YOUR GOAL: Whatever pictures the entries hold, omit them, and output exactly the lines from the one containing "The height and width of the screenshot is (2113, 1373)." through the final line.
*** Opening of DATA SECTION ***
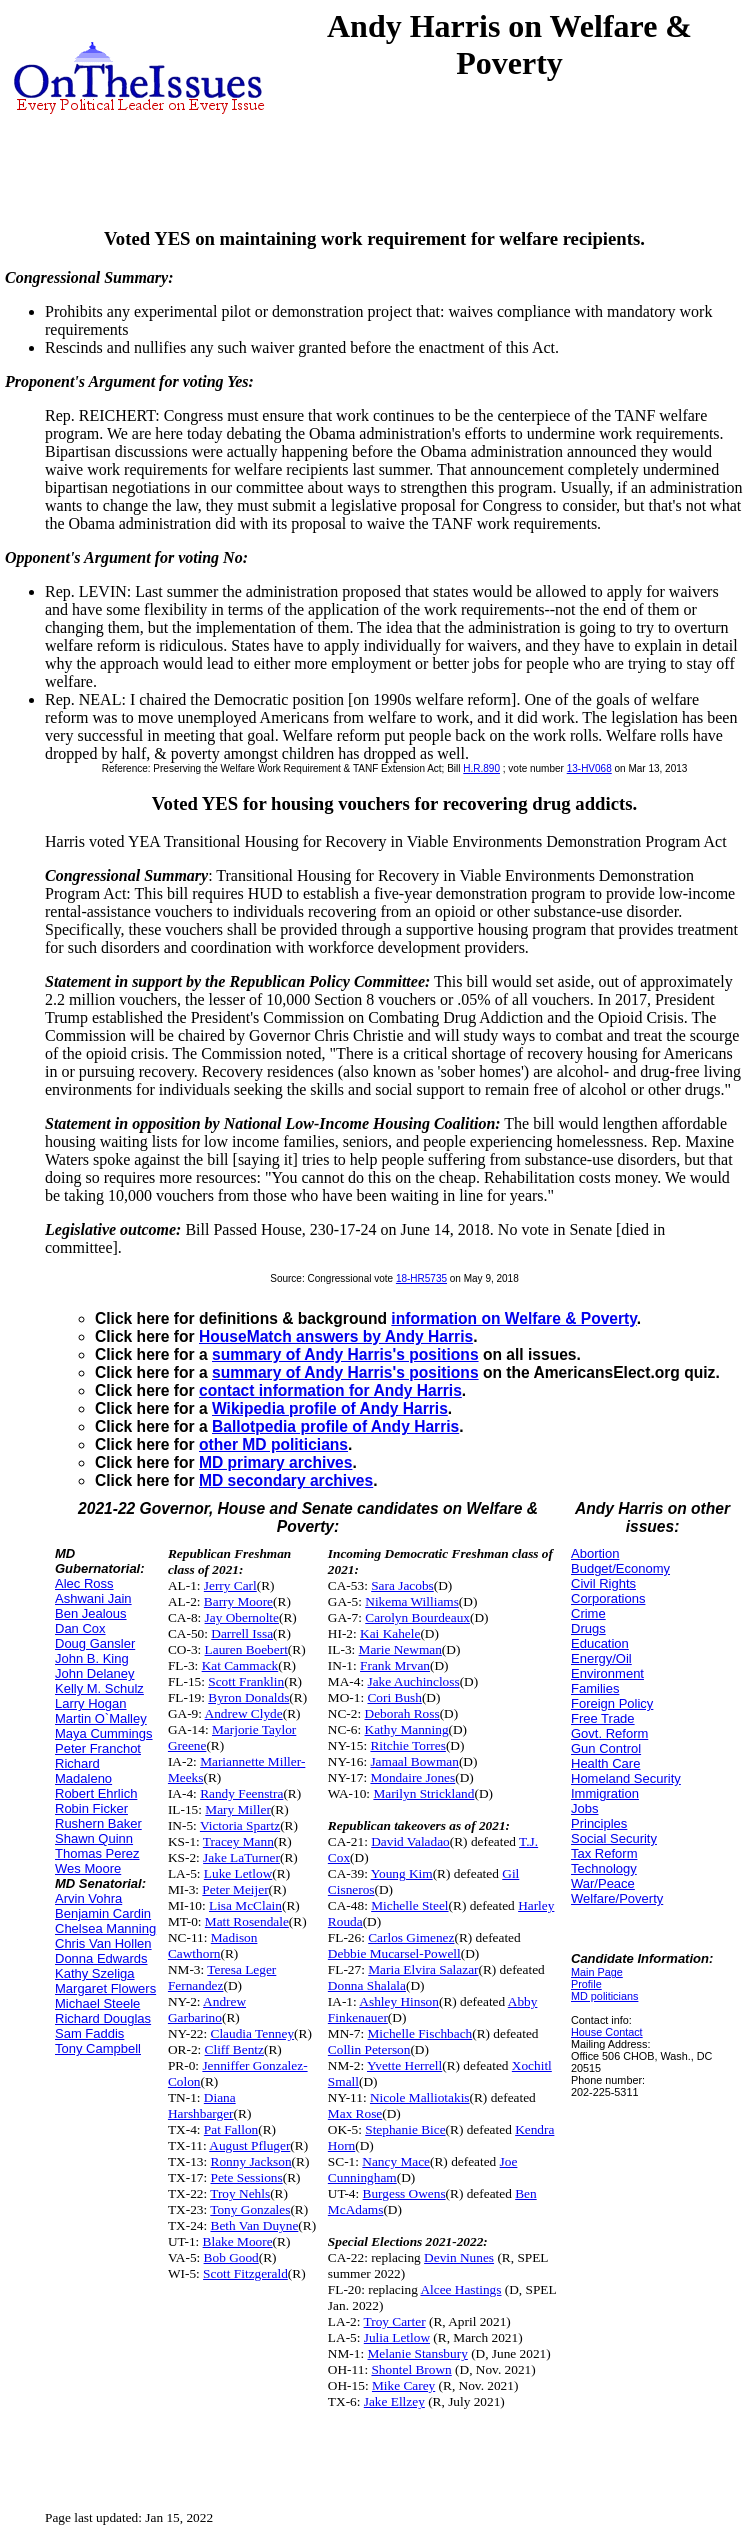 Image resolution: width=749 pixels, height=2542 pixels. What do you see at coordinates (255, 2225) in the screenshot?
I see `Beth Van Duyne` at bounding box center [255, 2225].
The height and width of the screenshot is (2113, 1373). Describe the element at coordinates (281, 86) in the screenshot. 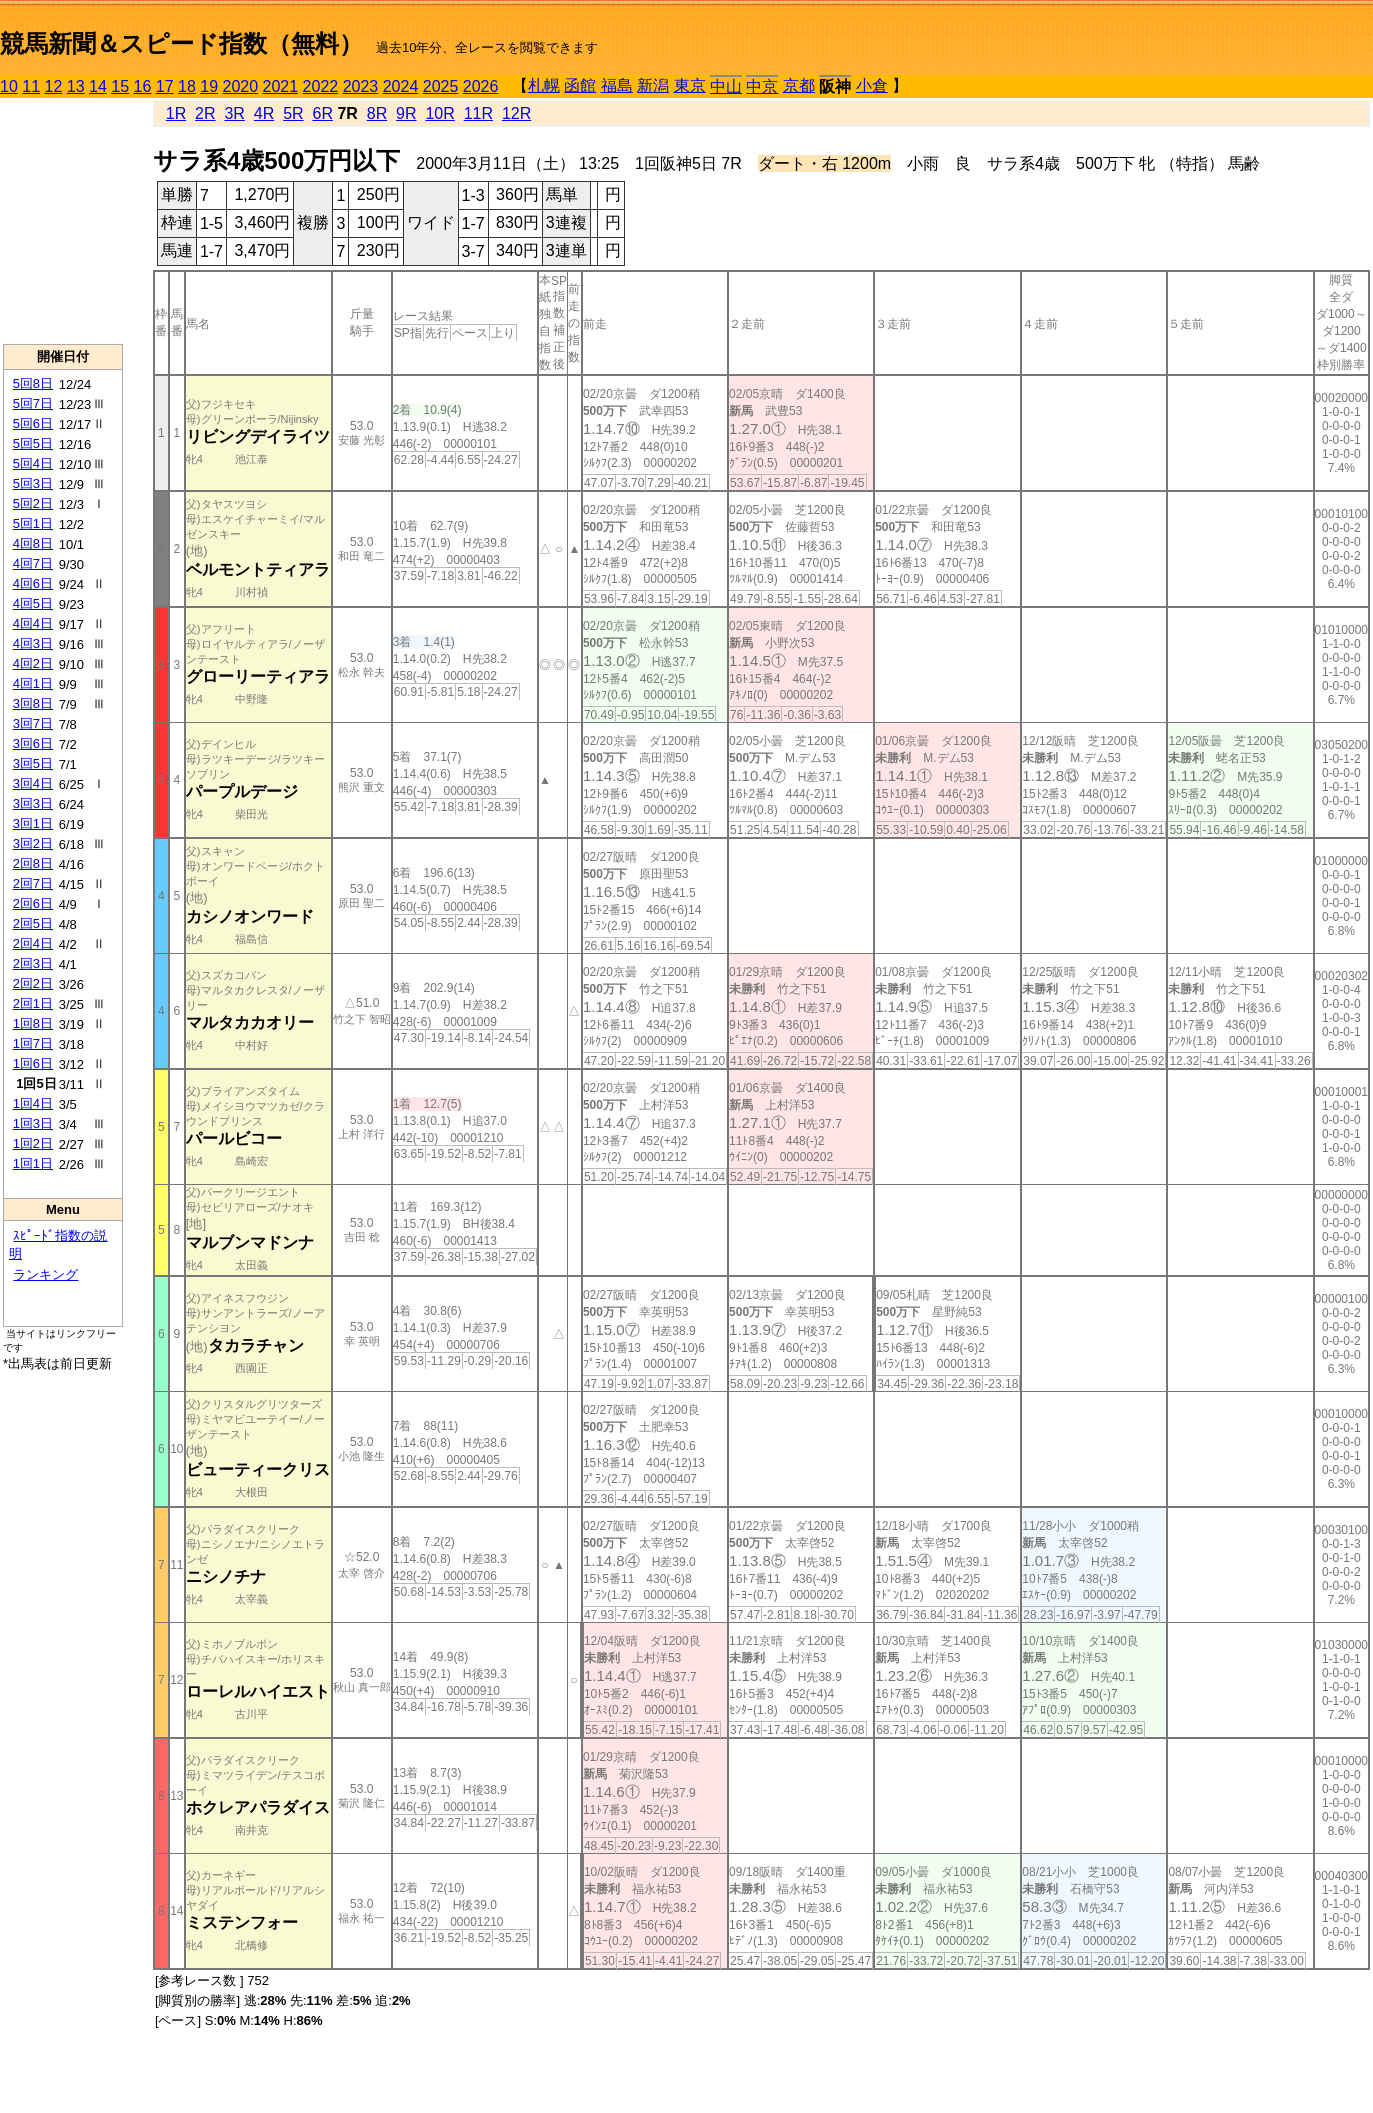

I see `2021` at that location.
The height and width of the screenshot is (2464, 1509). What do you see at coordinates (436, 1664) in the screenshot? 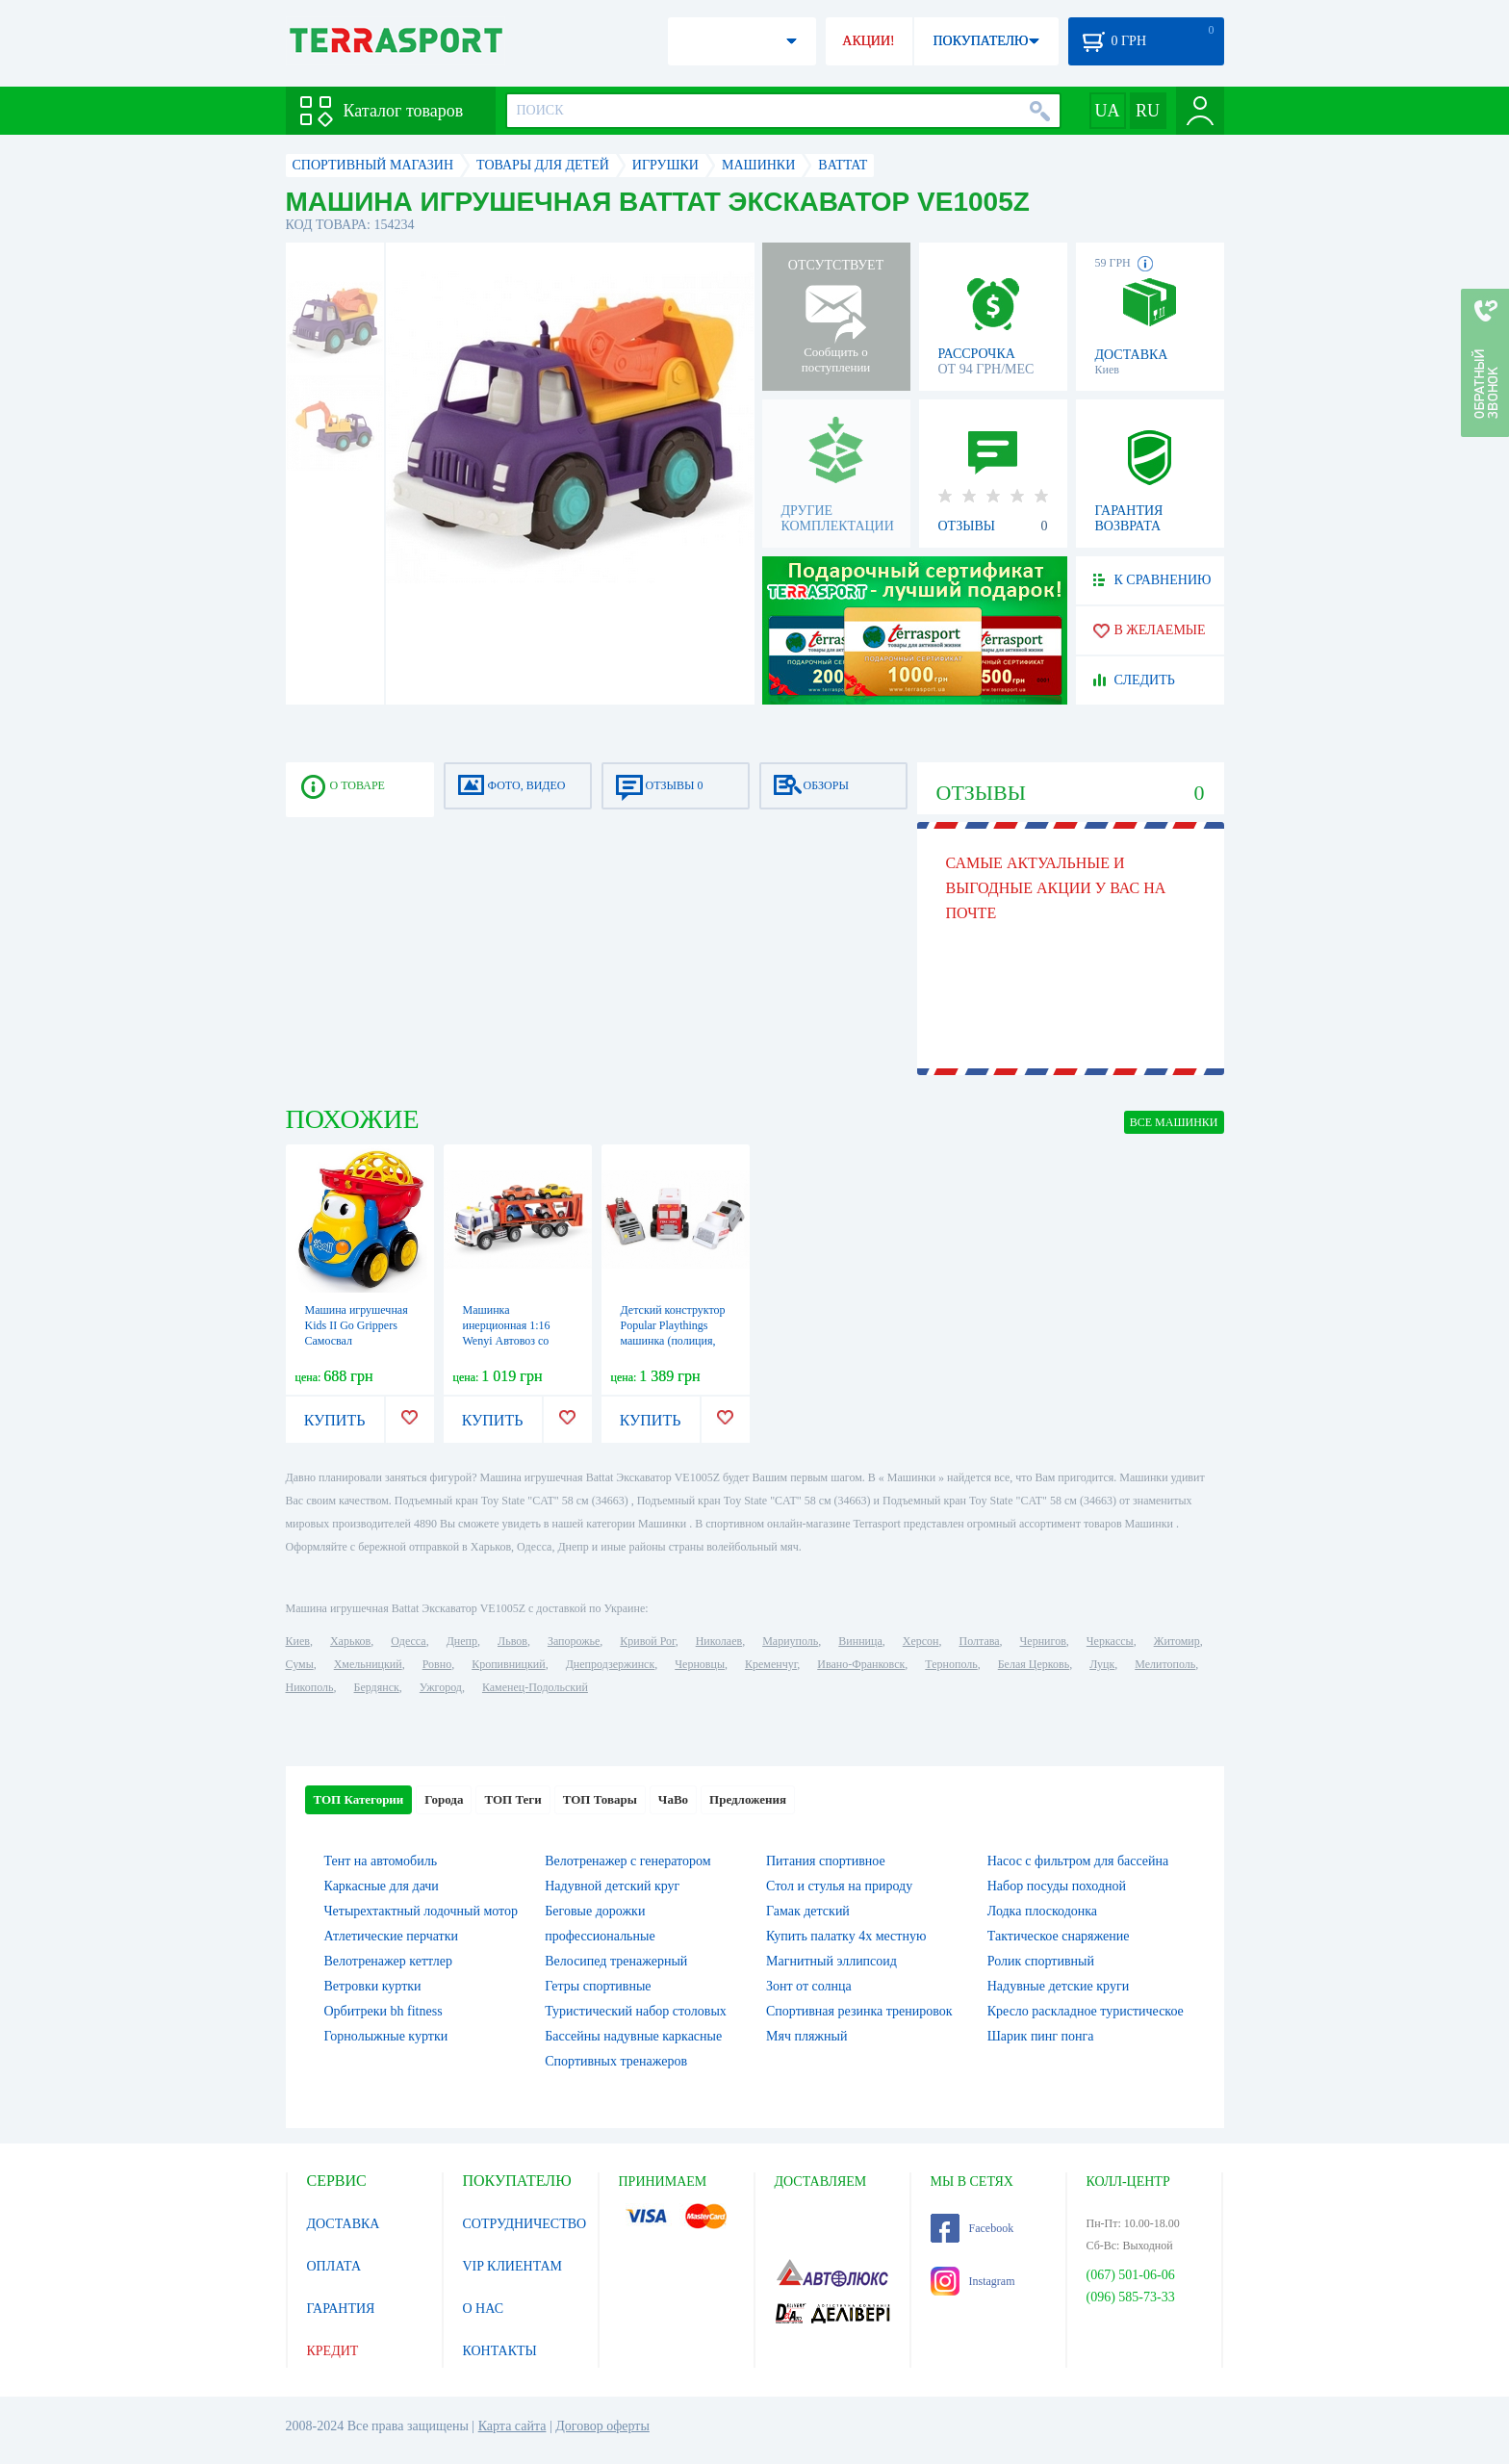
I see `Ровно` at bounding box center [436, 1664].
*** Close of DATA SECTION ***
TASK SOLUTION:
The height and width of the screenshot is (2113, 1373). Describe the element at coordinates (281, 86) in the screenshot. 

I see `2021` at that location.
The height and width of the screenshot is (2464, 1509). What do you see at coordinates (436, 1664) in the screenshot? 
I see `Ровно` at bounding box center [436, 1664].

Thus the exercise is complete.